Devlet başkanı Duterte bugün, Marcos diktatörlüğünü aratmayan bir sertlikle ülkeyi yönetiyor. Tıpkı eskiden olduğu gibi hukuksuzluk, yolsuzluklar, liyakatsiz kadroların bürokrasideki hakimiyeti, giderek daha derin bir krize dönüşen insan hakları ihlalleri bugün de Filipinler’i yaşanması zor bir ülke haline getiriyor.
Filipinler’de bugün hüküm süren siyasi sistem ve yapı, aralarında Türkiye’nin de bulunduğu demokrasiden giderek uzaklaşan otoriter yapılardakine benzer özellikler taşıyor. Tordesillas ülkedeki bu durumun sorumluluğunun biraz da seçmende olduğunu vurgulamadan edemiyor.
Kıdemli gazeteci Tordesillas, Marcos sonrasında başarıya ulaşamayan yapısal reformlar ve yetersiz ve bir derde deva olmayan demokratik adımlar sonrasında bir kısım halk kitlesinin “Bu kadar demokrasi fazla, bu ülkeye güçlü adam lazım” demeye başladığını ve otoriter Duterte’nin böylece iktidara geldiğini anlatıyor. Tordesillas, halkın bu yöneliminde, Marcos’tan sonra idareyi ele alıp, beklentileri karşılayamayan yöneticilerin de payı olduğunu vurguluyor.
Imelda Marcos Ayakkabı Müzesi / Fotoğraf:Milliyet
Benzer işler
Özellikle son dönemde Türkiye’de "organize suç örgütü liderliğinden" aranan ve ardından "yolsuzluklarla suçlanan" eski bir bakanın itiraf ve iddialarındaki benzerliklere bakıldığında, Duterte yönetimini Türkiyeli okuyucunun anlamasının zor olmayacağı aşikâr. Duterte’nin yönetim anlayışını Tordesillas’tan dinleyelim:
“Kampanyası boyunca Duterte Filipinlilerin güvendikleri yöneticiler tarafından ihanete uğradıkları yönündeki hissiyatı üzerinden seslendi kitlelere. Dedi ki, ‘yolsuzluklara bulaşanları öldüreceğim.’ Alkışladılar. Belki de halkın istediklerinden biri buydu. Önceki devlet başkanlarının elit tabakadan geldiğini düşünüyorlardı. Eski devlet başkanları iyi eğitimliydi. Fakat bunlar tam olarak halkın istediği şeyler değildi.

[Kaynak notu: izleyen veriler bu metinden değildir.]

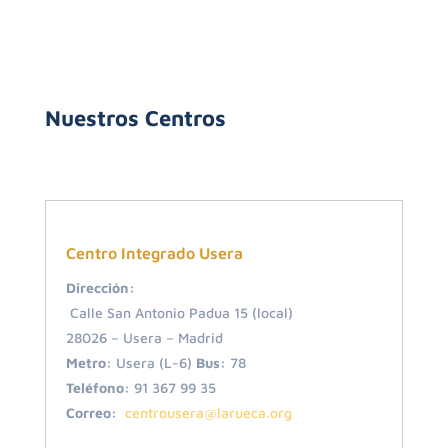
Nuestros Centros
Centro Integrado Usera
Dirección:
Calle San Antonio Padua 15 (local)
28026 – Usera – Madrid
Metro:
Usera (L-6)
Bus:
78
Teléfono:
91 367 99 35
Correo:
centrousera@larueca.org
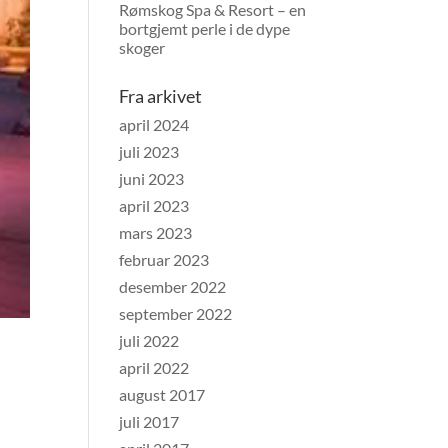
Rømskog Spa & Resort – en
bortgjemt perle i de dype
skoger
Fra arkivet
april 2024
juli 2023
juni 2023
april 2023
mars 2023
februar 2023
desember 2022
september 2022
juli 2022
april 2022
august 2017
juli 2017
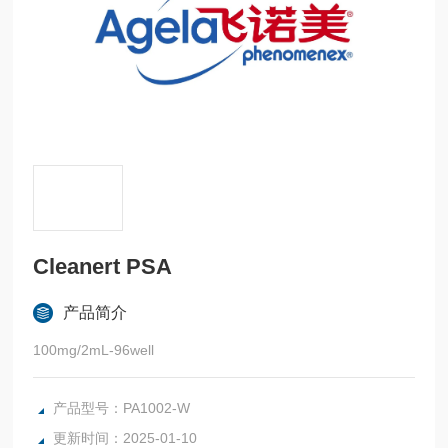
Cleanert PSA
产品简介
100mg/2mL-96well
产品型号：PA1002-W
更新时间：2025-01-10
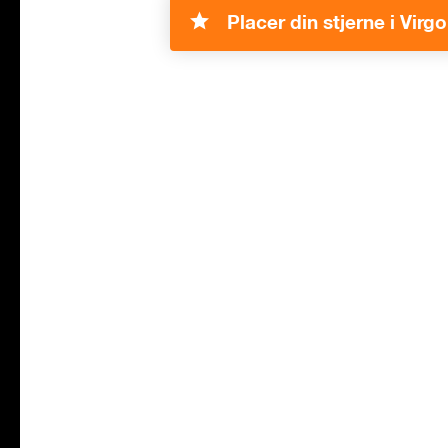
Placer din stjerne i Virgo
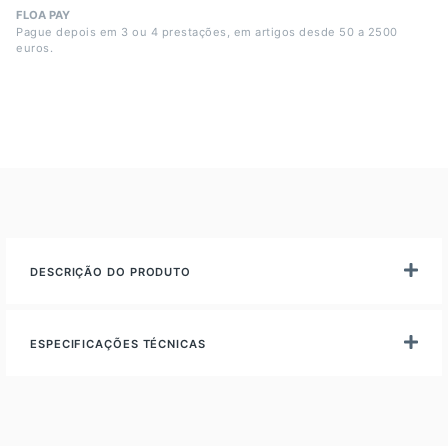
FLOA PAY
Pague depois em 3 ou 4 prestações, em artigos desde 50 a 2500
euros.
DESCRIÇÃO DO PRODUTO
ESPECIFICAÇÕES TÉCNICAS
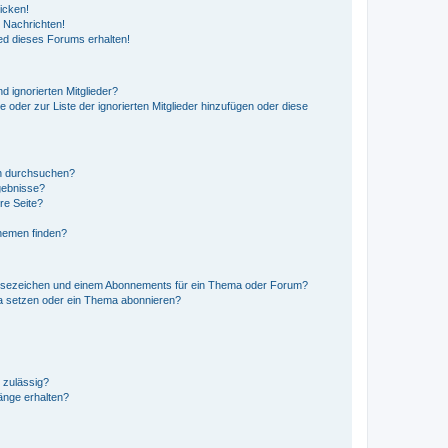
icken!
 Nachrichten!
ed dieses Forums erhalten!
d ignorierten Mitglieder?
e oder zur Liste der ignorierten Mitglieder hinzufügen oder diese
en durchsuchen?
gebnisse?
re Seite?
hemen finden?
esezeichen und einem Abonnements für ein Thema oder Forum?
a setzen oder ein Thema abonnieren?
 zulässig?
hänge erhalten?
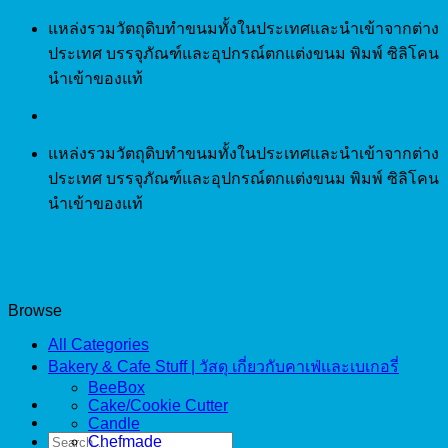
Skip
แหล่งรวมวัตถุดิบทำขนมทั้งในประเทศและนำเข้าจากต่าง
to
ประเทศ บรรจุภัณฑ์และอุปกรณ์ตกแต่งขนม พิมพ์ ซิลิโคน
content
นำเข้าของแท้
แหล่งรวมวัตถุดิบทำขนมทั้งในประเทศและนำเข้าจากต่าง
ประเทศ บรรจุภัณฑ์และอุปกรณ์ตกแต่งขนม พิมพ์ ซิลิโคน
นำเข้าของแท้
Browse
All Categories
Bakery & Cafe Stuff | วัสดุ เกี่ยวกับคาเฟ่และเบเกอรี่
BeeBox
Cake/Cookie Cutter
Candle
Search
Chefmade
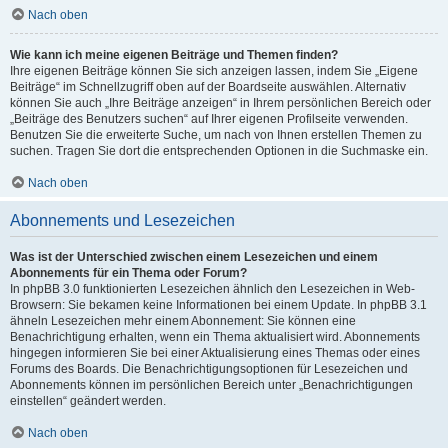
Nach oben
Wie kann ich meine eigenen Beiträge und Themen finden?
Ihre eigenen Beiträge können Sie sich anzeigen lassen, indem Sie „Eigene
Beiträge“ im Schnellzugriff oben auf der Boardseite auswählen. Alternativ
können Sie auch „Ihre Beiträge anzeigen“ in Ihrem persönlichen Bereich oder
„Beiträge des Benutzers suchen“ auf Ihrer eigenen Profilseite verwenden.
Benutzen Sie die erweiterte Suche, um nach von Ihnen erstellen Themen zu
suchen. Tragen Sie dort die entsprechenden Optionen in die Suchmaske ein.
Nach oben
Abonnements und Lesezeichen
Was ist der Unterschied zwischen einem Lesezeichen und einem
Abonnements für ein Thema oder Forum?
In phpBB 3.0 funktionierten Lesezeichen ähnlich den Lesezeichen in Web-
Browsern: Sie bekamen keine Informationen bei einem Update. In phpBB 3.1
ähneln Lesezeichen mehr einem Abonnement: Sie können eine
Benachrichtigung erhalten, wenn ein Thema aktualisiert wird. Abonnements
hingegen informieren Sie bei einer Aktualisierung eines Themas oder eines
Forums des Boards. Die Benachrichtigungsoptionen für Lesezeichen und
Abonnements können im persönlichen Bereich unter „Benachrichtigungen
einstellen“ geändert werden.
Nach oben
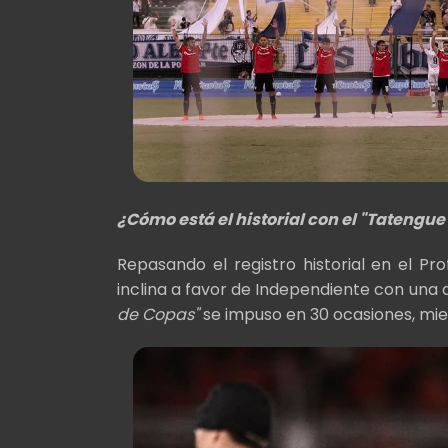
¿Cómo está el historial con el "Tatengue
Repasando el registro historial en el Pr
inclina a favor de Independiente con una d
de Copas"
se impuso en 30 ocasiones, mien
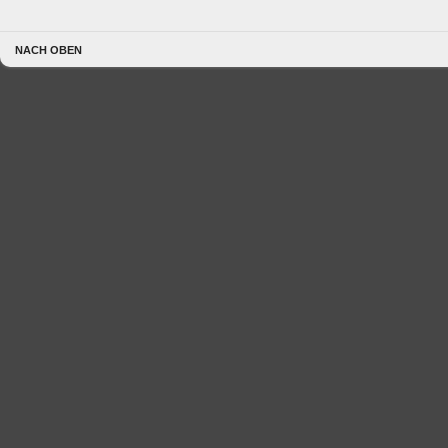
NACH OBEN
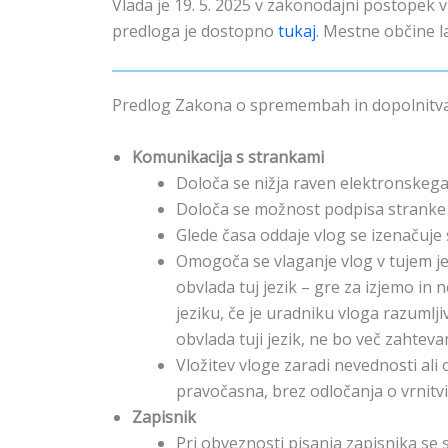
Vlada je 19. 5. 2025 v zakonodajni postope
predloga je dostopno
tukaj
. Mestne občine l
Predlog Zakona o spremembah in dopolnitva
Komunikacija s strankami
Določa se nižja raven elektronskeg
Določa se možnost podpisa stranke n
Glede časa oddaje vlog se izenačuje 
Omogoča se vlaganje vlog v tujem je
obvlada tuj jezik – gre za izjemo in
jeziku, če je uradniku vloga razumlj
obvlada tuji jezik, ne bo več zahtev
Vložitev vloge zaradi nevednosti al
pravočasna, brez odločanja o vrnitvi 
Zapisnik
Pri obveznosti pisanja zapisnika se 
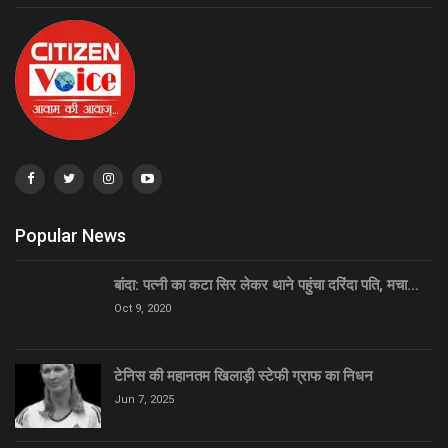
Popular News
बांदा: पत्नी का कटा सिर लेकर थाने पहुंचा दरिंदा पति, मचा…
Oct 9, 2020
टेनिस की महानतम खिलाड़ी स्टेफी ग्राफ का निधन
Jun 7, 2025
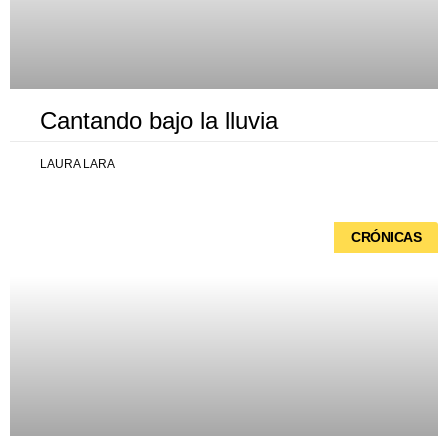
Cantando bajo la lluvia
LAURA LARA
CRÓNICAS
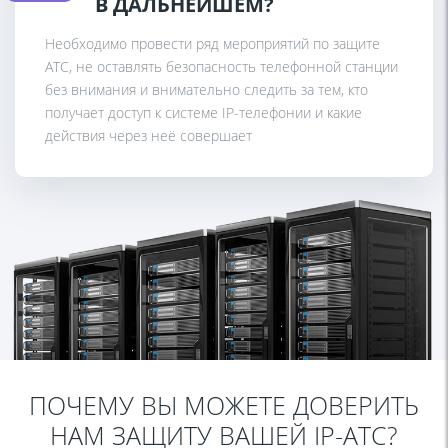
В ДАЛЬНЕЙШЕМ?
Необходимо провести ряд мероприятий по защите
АТС, не оставлять безопасность телефонной станции
без внимания и внимательно следить за тем, кто
получает доступ к системе IP-телефонии и какие
действия через неё совершает
ПОЧЕМУ ВЫ МОЖЕТЕ ДОВЕРИТЬ
НАМ ЗАЩИТУ ВАШЕЙ IP-АТС?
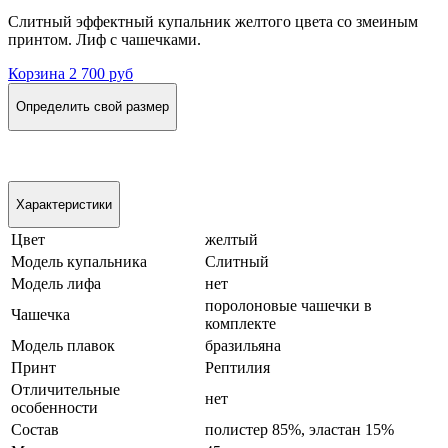
Слитный эффектный купальник желтого цвета со змеиным
принтом. Лиф с чашечками.
Корзина
2 700 руб
Определить свой размер
Характеристики
Цвет
желтый
Модель купальника
Слитный
Модель лифа
нет
поролоновые чашечки в
Чашечка
комплекте
Модель плавок
бразильяна
Принт
Рептилия
Отличительные
нет
особенности
Состав
полистер 85%, эластан 15%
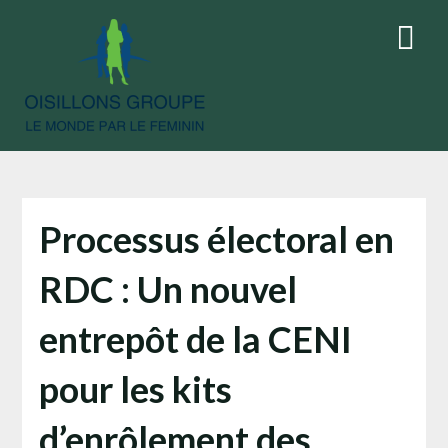
Skip
to
content
Processus électoral en
RDC : Un nouvel
entrepôt de la CENI
pour les kits
d’enrôlement des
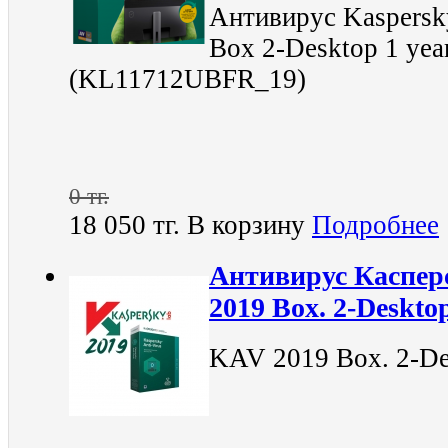
Антивирус Kaspersky
Box 2-Desktop 1 yea
(KL11712UBFR_19)
0 тг.
18 050 тг.
В корзину
Подробнее
Антивирус Каспер
2019 Box. 2-Desktop
KAV 2019 Box. 2-Des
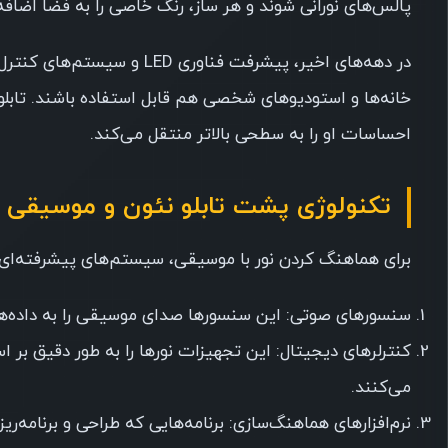
پالس‌های نورانی شوند و هر ساز، رنگ خاصی را به فضا اضافه
در دهه‌های اخیر، پیشرفت فنا
خانه‌ها و استودیوهای شخصی هم قابل استفاده باشند. تابلو 
احساسات او را به سطحی بالاتر منتقل می‌کند.
تکنولوژی پشت تابلو نئون و موسیقی
برای هماهنگ کردن نور با موسیقی، سیستم‌های پیشرفته‌ای 
سنسورهای صوتی: این سنسورها صدای موسیقی را به داده‌ها
کنترلرهای دیجیتال: این تجهیزات نورها را به طور دقیق بر 
می‌کنند.
نرم‌افزارهای هماهنگ‌سازی: برنامه‌هایی که طراحی و برنامه‌ری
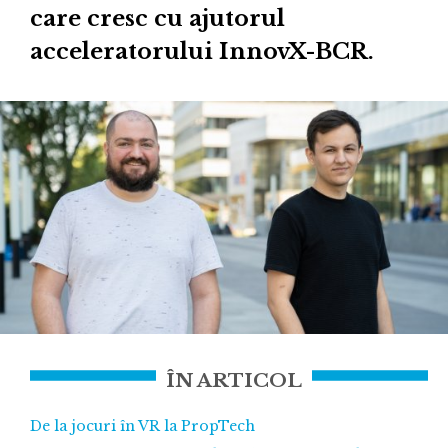
care cresc cu ajutorul
acceleratorului InnovX-BCR.
ÎN ARTICOL
De la jocuri în VR la PropTech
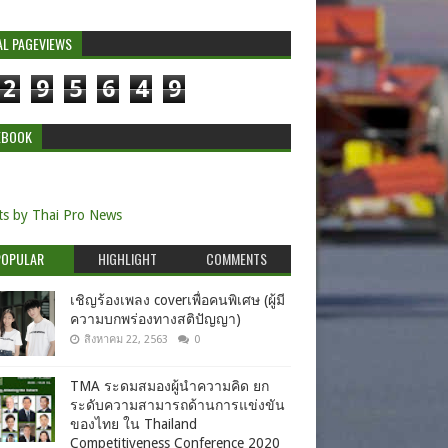
AL PAGEVIEWS
2
9
5
6
4
9
EBOOK
s by Thai Pro News
POPULAR
HIGHLIGHT
COMMENTS
เชิญร้องเพลง coverเพื่อคนพิเศษ (ผู้มี
ความบกพร่องทางสติปัญญา)
สิงหาคม 22, 2563
0
TMA ระดมสมองผู้นำความคิด ยก
ระดับความสามารถด้านการแข่งขัน
ของไทย ใน Thailand
Competitiveness Conference 2020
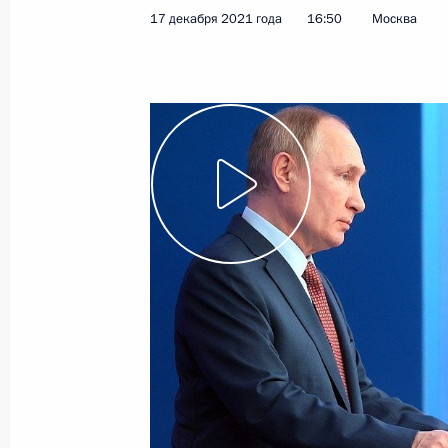
17 декабря 2021 года
16:50
Москва
23 декабря 2021 года, четверг
Большая пресс-конференция Влади
23 декабря 2021 года, 16:10
Москва
22 декабря 2021 года, среда
Телефонный разговор с Премьер-м
Ксавье Беттелем
22 декабря 2021 года, 18:15
Встреча с главой «Деловой России
22 декабря 2021 года, 14:05
Москва, Кремл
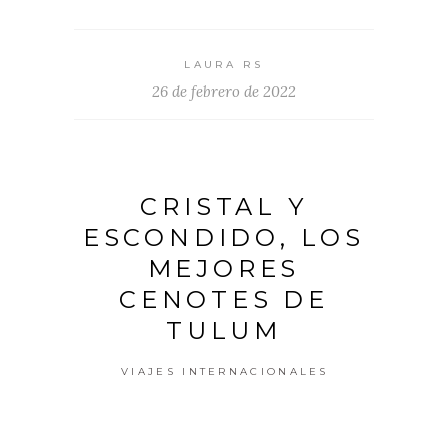
LAURA RS
26 de febrero de 2022
CRISTAL Y
ESCONDIDO, LOS
MEJORES
CENOTES DE
TULUM
VIAJES INTERNACIONALES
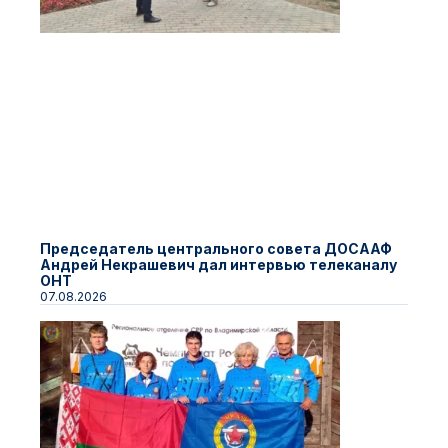
Председатель центрального совета ДОСААФ
Андрей Некрашевич дал интервью телеканалу
ОНТ
07.08.2026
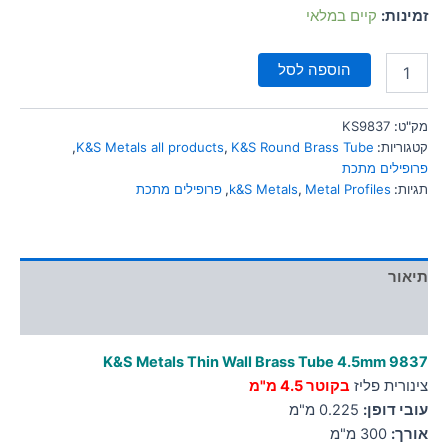
סמן קישורים
זמינות:
קיים במלאי
font_download
לאפס
cached
הוספה לסל
את
כל
האפשרויות
מק"ט:
KS9837
קטגוריות:
K&S Round Brass Tube
,
K&S Metals all products
,
פרופילים מתכת
תגיות:
Metal Profiles
,
k&S Metals
,
פרופילים מתכת
תיאור
מידע נוסף
K&S Metals Thin Wall Brass Tube 4.5mm
9837
צינורית פליז
בקוטר 4.5 מ"מ
עובי דופן:
0.225 מ"מ
אורך:
300 מ"מ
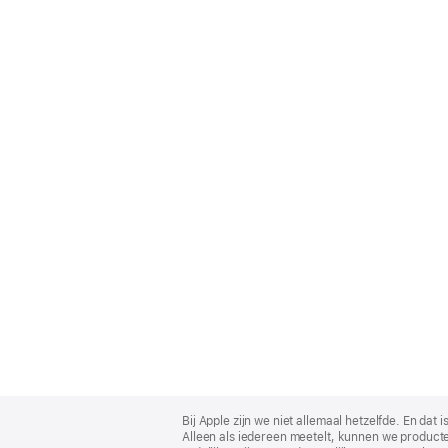
Apple
Footer
Bij Apple zijn we niet allemaal hetzelfde. En da
Alleen als iedereen meetelt, kunnen we producte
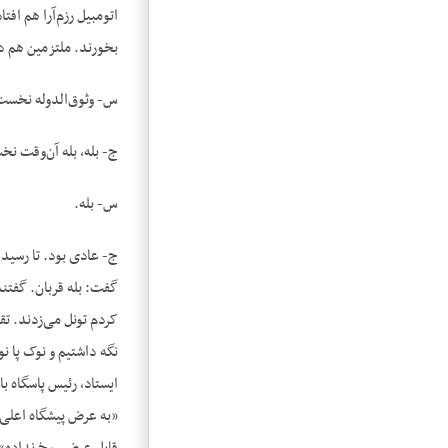
اتومبیل رزم‌‌آرا هم اف
بخورند. ملتزمین هم در
س- وثوق‌الدوله نخست‌
ج- بله، بله آن‌وقت نخس
س- بله.
ج- عادی بود. تا رسید
گفت: بله قربان. گفتند
کردم تونل می‌زدند. تق
نگه داشتیم و نوک پا ن
ایستاد، رئیس پاسگاه ب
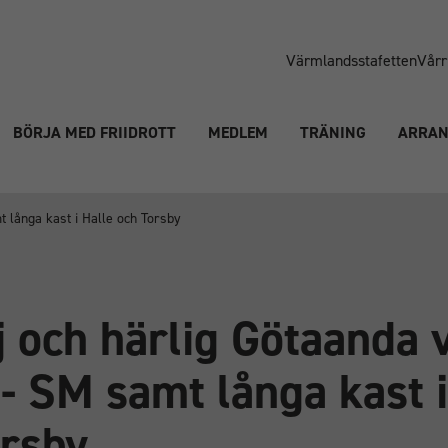
Värmlandsstafetten
Vårr
BÖRJA MED FRIIDROTT
MEDLEM
TRÄNING
ARRA
t långa kast i Halle och Torsby
 och härlig Götaanda 
t- SM samt långa kast i
orsby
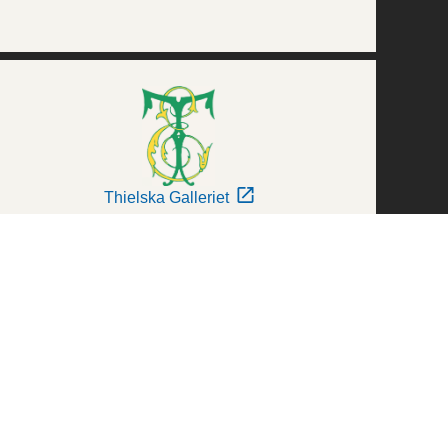
Thielska Galleriet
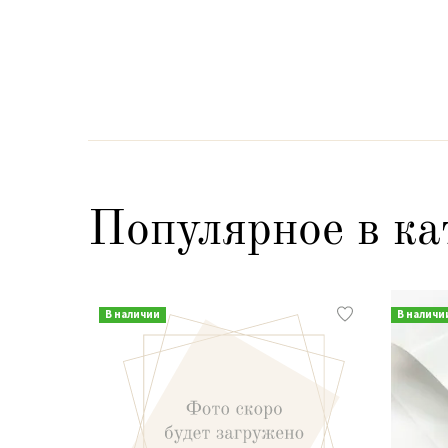
Популярное в ка
В наличии
В наличи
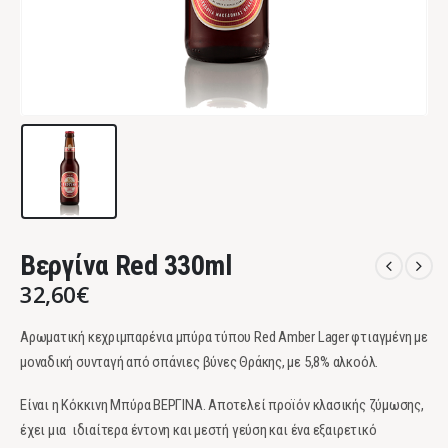
Βεργίνα Red 330ml
32,60
€
Αρωματική κεχριμπαρένια μπύρα τύπου Red Amber Lager φτιαγμένη με
μοναδική συνταγή από σπάνιες βύνες Θράκης, με 5,8% αλκοόλ.
Είναι η Κόκκινη Μπύρα ΒΕΡΓΙΝΑ. Αποτελεί προϊόν κλασικής ζύμωσης,
έχει μια ιδιαίτερα έντονη και μεστή γεύση και ένα εξαιρετικό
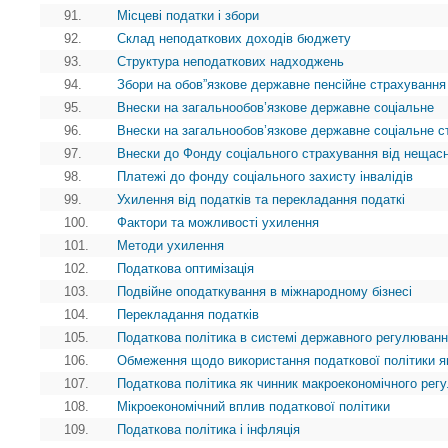
91.
Місцеві податки і збори
92.
Склад неподаткових доходів бюджету
93.
Структура неподаткових надходжень
94.
Збори на обов”язкове державне пенсійне страхування
95.
Внески на загальнообов’язкове державне соціальне
96.
Внески на загальнообов’язкове державне соціальне с
97.
Внески до Фонду соціального страхування від нещасн
98.
Платежі до фонду соціального захисту інвалідів
99.
Ухилення від податків та перекладання податкі
100.
Фактори та можливості ухилення
101.
Методи ухилення
102.
Податкова оптимізація
103.
Подвійне оподаткування в міжнародному бізнесі
104.
Перекладання податків
105.
Податкова політика в системі державного регулюванн
106.
Обмеження щодо використання податкової політики я
107.
Податкова політика як чинник макроекономічного рег
108.
Мікроекономічний вплив податкової політики
109.
Податкова політика і інфляція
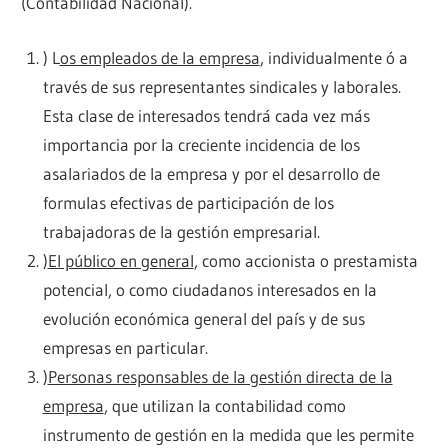
(Contabilidad Nacional).
) L
os empleados de la empresa
, individualmente ó a
través de sus representantes sindicales y laborales.
Esta clase de interesados tendrá cada vez más
importancia por la creciente incidencia de los
asalariados de la empresa y por el desarrollo de
formulas efectivas de participación de los
trabajadoras de la gestión empresarial.
)
El público en general
, como accionista o prestamista
potencial, o como ciudadanos interesados en la
evolución económica general del país y de sus
empresas en particular.
)
Personas responsables de la gestión directa de la
empresa
, que utilizan la contabilidad como
instrumento de gestión en la medida que les permite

"Tabii Duterte halkın, sokağın dilini konuşuyordu. Bir gün şöyle dedi: ‘Ben o kadar zeki değilim. Sınavları hep zor geçtim. Okul dört yıllıktı, bitirmesi çok daha uzun yıllarımı aldı.’ Bunları hep tekrar etti. Duterte bir avukat. Baro sınavlarını ne kadar zor geçtiğini anlattı halka, alabileceği en düşük puanla geçmişti sınıfları. İnsanlar kendileriyle Duterte arasında bunlar üzerinden özdeşlik kurdular. Onun bu halini beğendiler, ‘o bizden biri’ diye düşündüler. Duterte daha önce bir kentin belediye başkanıydı. Daha o zamandan iyi tanınıyordu ülkede.
"Yerel siyasetçi kimliğini ulusal düzeyde hayata geçirmek istiyordu. Halk bunun mümkün olacağına inanıyordu. Ayrıca çok iyi bir propaganda ekibi kurmuştu. Ekonomist değildi, bir entelektüel hiç değildi. Kitlelerin hoşuna gidecek şeyler söylüyordu. Ekonomik meseleler ve geçim sorunu anketlerde hep öne çıkıyordu.
"Fakat bunlar halk için sıkıcı konular. Rakipleri piyasalardan, oranlardan, ekonomiden bahsederken o ‘huzur ve güven’ temalı konuşmalar yapıyordu. İnsanlar da bu kaygıyı satın aldılar. Diyordu ki, ‘Sokakları sizin için güvenli hale getireceğim, bütün uyuşturucu bağımlılarını öldüreceğim. Sokaklardan kan akacak’. Abartılı bir retorikti bu. Hiçbirimiz bu söylediklerini gerçekten yapacağını düşünmemiştik. Ama yaptı, sokaklar kana, kırmızıya boyandı.”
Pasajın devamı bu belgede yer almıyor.